Saturday, November 29, 2008

An Approach to Algorithm Parallelisation

The other day I came across the paper Parallelizing Complex Scans and Reductions lying on a colleague's desk. The first part of the paper discussed how to make a certain family of algorithms run faster on parallel machines and the second half of the paper went on to show how, with some work, the method could be stretched to a wider class of algorithm. What the authors seemed to miss was that the extra work really wasn't necessary and the methods of the first half apply, with no change, to the second half. But don't take this as a criticism! I learnt a whole new way to approach algorithm design, and the trick to making the second half easy uses methods that have become popular in more recent years.
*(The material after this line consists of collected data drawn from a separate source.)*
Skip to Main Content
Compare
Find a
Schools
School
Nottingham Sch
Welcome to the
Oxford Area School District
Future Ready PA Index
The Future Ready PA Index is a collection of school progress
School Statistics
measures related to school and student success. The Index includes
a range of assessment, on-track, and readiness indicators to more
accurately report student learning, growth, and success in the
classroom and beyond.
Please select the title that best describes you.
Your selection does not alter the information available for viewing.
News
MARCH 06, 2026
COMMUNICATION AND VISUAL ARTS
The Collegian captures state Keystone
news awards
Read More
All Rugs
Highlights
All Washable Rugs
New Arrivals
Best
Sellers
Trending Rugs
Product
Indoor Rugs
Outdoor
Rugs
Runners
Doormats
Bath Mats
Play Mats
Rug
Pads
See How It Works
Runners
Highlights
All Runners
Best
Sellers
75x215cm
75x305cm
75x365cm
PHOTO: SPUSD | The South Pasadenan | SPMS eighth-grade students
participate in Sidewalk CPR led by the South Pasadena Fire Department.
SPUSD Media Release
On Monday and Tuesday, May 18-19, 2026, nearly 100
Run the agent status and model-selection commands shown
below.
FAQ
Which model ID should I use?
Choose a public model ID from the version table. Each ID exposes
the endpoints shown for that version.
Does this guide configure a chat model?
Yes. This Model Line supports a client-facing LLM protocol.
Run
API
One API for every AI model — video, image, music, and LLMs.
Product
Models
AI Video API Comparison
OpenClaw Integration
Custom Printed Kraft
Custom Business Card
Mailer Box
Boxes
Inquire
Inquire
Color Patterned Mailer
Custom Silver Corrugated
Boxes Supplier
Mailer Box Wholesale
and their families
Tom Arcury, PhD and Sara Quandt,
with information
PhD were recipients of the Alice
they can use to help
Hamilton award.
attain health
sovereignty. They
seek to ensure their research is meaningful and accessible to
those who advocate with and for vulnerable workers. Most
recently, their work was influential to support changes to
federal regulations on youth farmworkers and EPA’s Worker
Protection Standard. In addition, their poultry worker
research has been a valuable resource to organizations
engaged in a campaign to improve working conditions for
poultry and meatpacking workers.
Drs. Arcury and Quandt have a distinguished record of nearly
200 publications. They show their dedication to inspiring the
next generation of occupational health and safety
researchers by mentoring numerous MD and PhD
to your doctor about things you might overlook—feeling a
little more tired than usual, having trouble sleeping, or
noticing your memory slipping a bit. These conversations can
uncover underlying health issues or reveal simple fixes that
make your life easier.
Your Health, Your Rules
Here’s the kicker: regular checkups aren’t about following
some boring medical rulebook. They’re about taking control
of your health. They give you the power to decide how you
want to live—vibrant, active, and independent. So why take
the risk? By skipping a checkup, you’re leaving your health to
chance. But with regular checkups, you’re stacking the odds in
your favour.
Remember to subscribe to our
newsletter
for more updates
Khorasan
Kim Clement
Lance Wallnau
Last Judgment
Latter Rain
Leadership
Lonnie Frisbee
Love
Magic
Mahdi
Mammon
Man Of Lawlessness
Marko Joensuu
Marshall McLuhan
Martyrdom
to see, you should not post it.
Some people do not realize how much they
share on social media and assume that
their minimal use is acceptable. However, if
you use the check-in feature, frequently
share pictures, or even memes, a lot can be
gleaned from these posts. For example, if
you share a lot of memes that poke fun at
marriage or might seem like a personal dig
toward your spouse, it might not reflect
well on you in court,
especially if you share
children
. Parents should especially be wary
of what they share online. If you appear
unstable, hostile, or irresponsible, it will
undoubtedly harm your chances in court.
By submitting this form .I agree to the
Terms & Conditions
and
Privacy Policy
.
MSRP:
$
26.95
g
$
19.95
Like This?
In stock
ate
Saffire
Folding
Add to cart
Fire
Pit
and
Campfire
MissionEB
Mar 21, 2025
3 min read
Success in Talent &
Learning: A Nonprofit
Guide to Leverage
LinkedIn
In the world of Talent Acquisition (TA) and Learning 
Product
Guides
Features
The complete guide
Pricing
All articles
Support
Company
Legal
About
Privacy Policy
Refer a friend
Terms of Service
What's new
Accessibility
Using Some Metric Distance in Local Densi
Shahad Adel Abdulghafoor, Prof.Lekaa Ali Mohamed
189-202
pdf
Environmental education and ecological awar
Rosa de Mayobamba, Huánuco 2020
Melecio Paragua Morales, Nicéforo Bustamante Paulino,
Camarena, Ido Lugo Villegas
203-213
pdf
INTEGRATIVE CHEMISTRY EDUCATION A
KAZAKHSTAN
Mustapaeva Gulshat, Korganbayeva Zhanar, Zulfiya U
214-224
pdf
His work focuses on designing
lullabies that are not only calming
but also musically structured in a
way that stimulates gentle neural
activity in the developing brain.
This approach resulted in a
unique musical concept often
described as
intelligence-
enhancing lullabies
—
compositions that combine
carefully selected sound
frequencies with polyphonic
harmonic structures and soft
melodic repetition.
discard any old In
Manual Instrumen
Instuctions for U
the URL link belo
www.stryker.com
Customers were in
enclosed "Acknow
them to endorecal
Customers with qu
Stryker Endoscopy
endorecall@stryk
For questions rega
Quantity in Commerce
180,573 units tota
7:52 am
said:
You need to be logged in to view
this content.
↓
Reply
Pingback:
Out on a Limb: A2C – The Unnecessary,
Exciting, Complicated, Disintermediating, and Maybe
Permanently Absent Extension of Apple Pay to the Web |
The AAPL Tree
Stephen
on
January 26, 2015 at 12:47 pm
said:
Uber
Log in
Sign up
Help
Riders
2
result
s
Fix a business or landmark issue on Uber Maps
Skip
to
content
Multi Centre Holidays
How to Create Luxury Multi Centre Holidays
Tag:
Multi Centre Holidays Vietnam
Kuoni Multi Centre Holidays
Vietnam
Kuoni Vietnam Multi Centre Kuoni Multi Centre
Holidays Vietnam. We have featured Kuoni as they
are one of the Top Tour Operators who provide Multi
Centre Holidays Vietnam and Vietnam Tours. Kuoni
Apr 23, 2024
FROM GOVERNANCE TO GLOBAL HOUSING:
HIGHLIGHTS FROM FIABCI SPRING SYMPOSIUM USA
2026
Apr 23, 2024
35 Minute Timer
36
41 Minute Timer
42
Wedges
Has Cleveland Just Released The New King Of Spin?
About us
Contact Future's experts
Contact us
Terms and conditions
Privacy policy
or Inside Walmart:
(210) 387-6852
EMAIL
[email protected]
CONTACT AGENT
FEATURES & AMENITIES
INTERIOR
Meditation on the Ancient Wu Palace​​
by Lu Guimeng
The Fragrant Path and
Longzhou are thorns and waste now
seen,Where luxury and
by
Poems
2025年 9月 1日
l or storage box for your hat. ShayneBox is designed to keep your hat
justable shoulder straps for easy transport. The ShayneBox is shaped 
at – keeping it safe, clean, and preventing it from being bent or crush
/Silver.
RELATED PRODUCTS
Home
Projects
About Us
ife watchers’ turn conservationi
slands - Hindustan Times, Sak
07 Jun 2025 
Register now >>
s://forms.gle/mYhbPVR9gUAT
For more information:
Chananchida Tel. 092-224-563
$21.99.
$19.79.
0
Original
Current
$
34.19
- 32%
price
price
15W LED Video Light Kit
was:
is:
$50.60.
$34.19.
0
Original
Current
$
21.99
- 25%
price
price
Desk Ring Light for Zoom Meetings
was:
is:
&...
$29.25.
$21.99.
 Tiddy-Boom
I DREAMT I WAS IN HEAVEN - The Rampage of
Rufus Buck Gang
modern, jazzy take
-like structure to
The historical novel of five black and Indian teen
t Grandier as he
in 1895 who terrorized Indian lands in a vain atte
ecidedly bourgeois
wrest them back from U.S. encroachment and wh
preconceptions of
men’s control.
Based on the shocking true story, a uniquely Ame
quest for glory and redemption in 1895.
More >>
Doing a web search I found lots of papers describing something similar to what I did.

This is also a nice example of how the notion of abstraction in computing and the notion of abstraction in mathematics are exactly the same thing. But I'm getting ahead of myself.

So here a direct translation from he paper of some procedural code to find the largest sum that can be made from a subsequence of a sequence. This will be our first implementation of the problem examined in the second half of the paper:


> f1 [] (sofar,max) = (sofar,max)
> f1 (b:bs) (sofar,max) =
> let sofar' = if sofar+b<0
> then 0
> else sofar+b
> max' = if max<sofar'
> then sofar'
> else max
> in f1 bs (sofar',max')


sofar is a running sum that is reset each time it dips below zero, and max keeps track of the best sum so far. We initialise sofar and sum with 0 and -infinity. Here's an example of how to ue it:


> b :: [Double]
> b = [1..5] ++ [5,4..(-10)] ++ [(-2)..6]

> infinity :: Double
> infinity = 1/0
> test1 b = snd $ f1 b (0,-infinity)


Notice how we prime the algorithm with a starting vector. The 0 corresponds to the fact that at the start we've summed over 0 elements and the -infinity corresponds to the fact that we want the first sum computed to be the highest so far at that point.

Test the code with test1 b. We'll use a similar pattern all the way through this code.

You may see the problem with making this parallelisable: we are maintaining running sums so that the final values of sofar and max all depend on what was computed earlier. It's not obvious that we can break this up into pieces. sofar computes sums of subsequences between resets but chopping the array b into pieces might split such subsequences between processors. How can we handle this cleanly?

The first step is to write version two of the above function using max instead of conditionals:


> f2 [] (sofar,max) = (sofar,max)
> f2 (b:bs) (sofar,max) =
> let sofar' = Prelude.max (sofar+b) 0
> max' = Prelude.max max sofar'
> in f2 bs (sofar',max')

> test2 b = snd $ f2 b (0,-infinity)


But that doesn't appear to make things any easier, we've just buried the conditionals inside max, it doesn't make the serial dependency go away.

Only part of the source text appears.